Give the records again. Keep them exact and leave out the images.

### Dataset excerpts
*-*-*
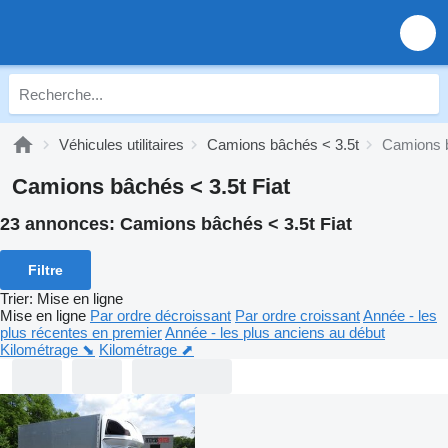
Véhicules utilitaires
Camions bâchés < 3.5t
Camions b
Camions bâchés < 3.5t Fiat
23 annonces:
Camions bâchés < 3.5t Fiat
Filtre
Trier
:
Mise en ligne
Mise en ligne
Par ordre décroissant
Par ordre croissant
Année - les
plus récentes en premier
Année - les plus anciens au début
Kilométrage ⬊
Kilométrage ⬈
*-*-*
### Solution to the problem
Véhicules utilitaires
Camions bâchés < 3.5t
Camions b
Camions bâchés < 3.5t Fiat
23 annonces:
Camions bâchés < 3.5t Fiat
Filtre
Trier
:
Mise en ligne
Mise en ligne
Par ordre décroissant
Par ordre croissant
Année - les
plus récentes en premier
Année - les plus anciens au début
Kilométrage ⬊
Kilométrage ⬈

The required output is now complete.